Quando uma delegação acaba, os dois campos de quem recebeu não vão a zero — eles somem da resposta, e a linha de delegação volta vazia. Qualquer coisa que fique consultando uma conta precisa tratar ausente como zero, ou vai continuar mostrando energia que voltou para o dono dela minutos atrás.
Por que a carteira que recebe não assina nada
Tudo isso acontece do lado de quem delega: o receptor é nomeado na transação, um campo é escrito na conta dele, e não há nada a aceitar, aprovar ou conectar — que é também por que uma delegação não consegue alcançar o que aquela carteira guarda. Duas exigências apontam para o outro lado: o endereço precisa já existir como conta, e não pode ser um contrato, o que o atuador recusa de saída. É isso que torna energia alugável por API afinal (o que é energia, e de onde ela vem).
O que o aluguel constrói em cima
Um vendedor de energia é uma conta com stake e com hábito de delegar: ele delega para a carteira de onde você envia por um prazo, você gasta a energia numa transferência de USDT, e ele retoma a delegação. Os prazos mudam de vendedor para vendedor; o nosso é de 300 segundos, porque uma transferência leva segundos. Um pedido responde com send_before — o instante em que a janela de entrega fecha, três segundos antes de esse prazo acabar — e é esse campo, não o relógio da parede, que se planeja em volta.
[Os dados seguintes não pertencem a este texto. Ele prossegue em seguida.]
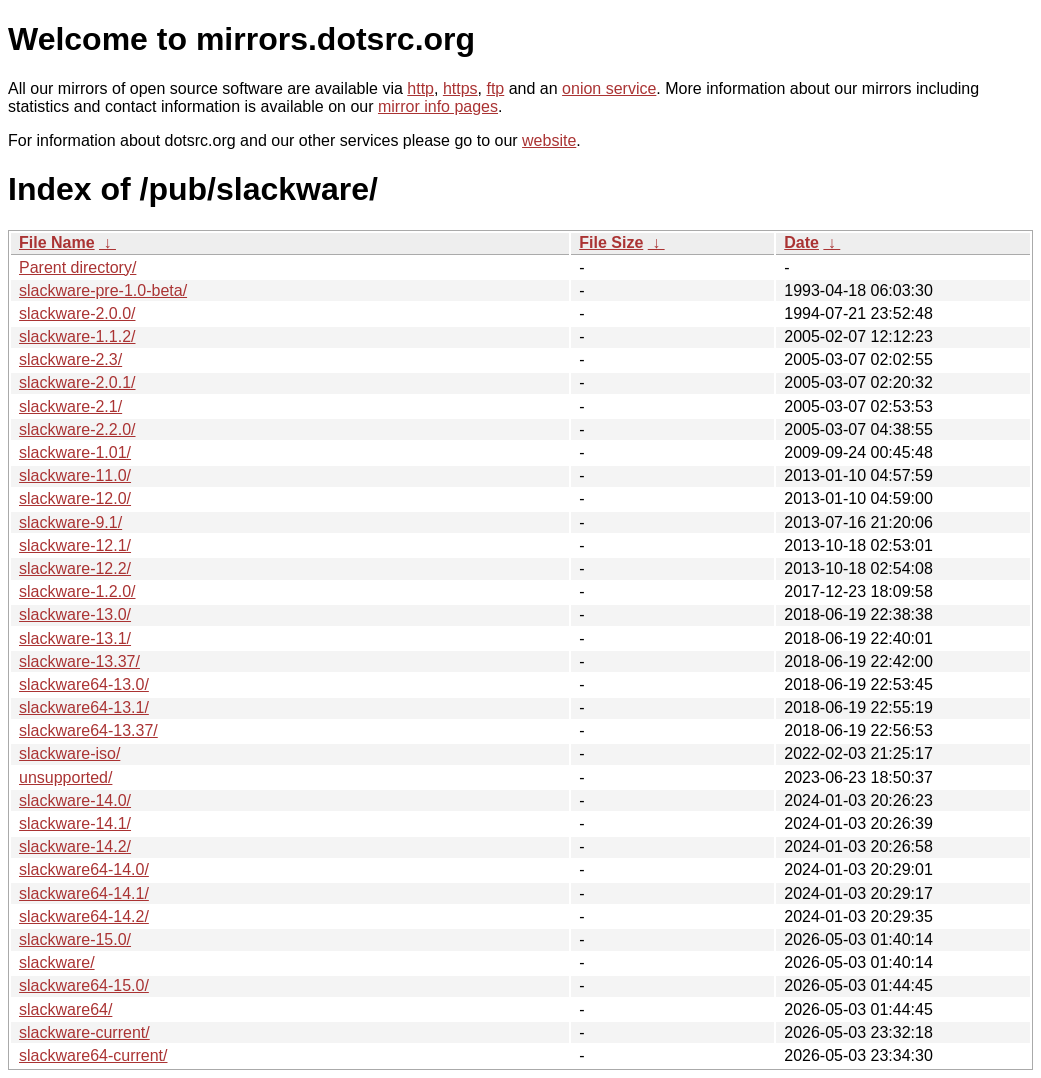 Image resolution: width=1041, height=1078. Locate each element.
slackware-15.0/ (75, 939)
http (420, 88)
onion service (609, 88)
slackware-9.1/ (70, 522)
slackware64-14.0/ (84, 869)
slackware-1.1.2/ (77, 336)
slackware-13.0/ (75, 614)
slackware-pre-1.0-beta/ (103, 290)
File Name (57, 242)
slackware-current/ (84, 1032)
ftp (495, 88)
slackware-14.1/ (75, 823)
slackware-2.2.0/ (77, 429)
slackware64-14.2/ (84, 916)
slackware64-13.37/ (88, 730)
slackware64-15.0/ (84, 985)
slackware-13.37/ (79, 661)
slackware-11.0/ (75, 475)
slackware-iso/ (69, 753)
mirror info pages (438, 106)
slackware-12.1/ (75, 545)
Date (801, 242)
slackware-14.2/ (75, 846)
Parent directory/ (77, 267)
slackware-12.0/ (75, 498)
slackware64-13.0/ (84, 684)
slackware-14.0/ (75, 800)
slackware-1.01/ (75, 452)
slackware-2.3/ (70, 359)
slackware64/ (65, 1009)
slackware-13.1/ (75, 638)
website (549, 140)
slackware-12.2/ (75, 568)
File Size (611, 242)
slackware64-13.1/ (84, 707)
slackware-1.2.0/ (77, 591)
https (460, 88)
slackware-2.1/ (70, 406)
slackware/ (57, 962)
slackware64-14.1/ (84, 893)
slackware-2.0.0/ (77, 313)
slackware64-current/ (93, 1055)
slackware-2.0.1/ (77, 382)
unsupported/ (65, 777) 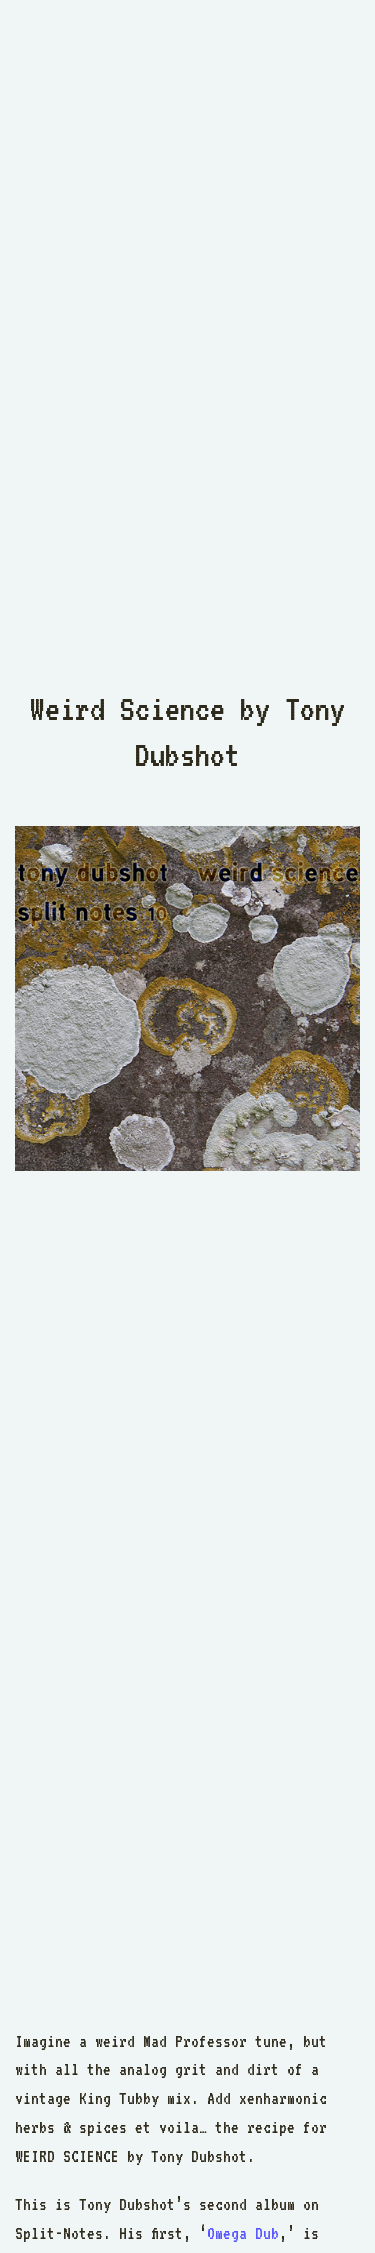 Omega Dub (243, 2233)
Tudo isso fica visível enquanto o prazo corre, que é a parte útil de alugar numa cadeia pública: a transação de delegação na carteira que envia, o limite de energia que subiu nela, e a linha entre os dois endereços em qualquer explorador que leia o estado de delegação. A energia está no endereço ou não está, e a cobrança é pela primeira dessas coisas (quanto isso custa agora). Uma carteira que envia o dia inteiro é o mesmo mecanismo com horário: uma regra de Auto-refill a recarrega depois de cada transferência em vez de pedir que você faça um pedido.
Duas coisas que não medimos, e as duas merecem ficar às claras. Uma é o que a atividade de stake da própria conta que recebe faz com uma delegação apoiada nela: se quem recebe desfaz o stake ou delega adiante no meio do prazo, o código do atuador sugere que há algo a encontrar, e não rodamos isso. A outra é uma recarga: a fonte e a TIP-542 dizem as duas que uma segunda delegação aceita trava de novo o saldo inteiro embaixo dela, e não passamos nenhuma.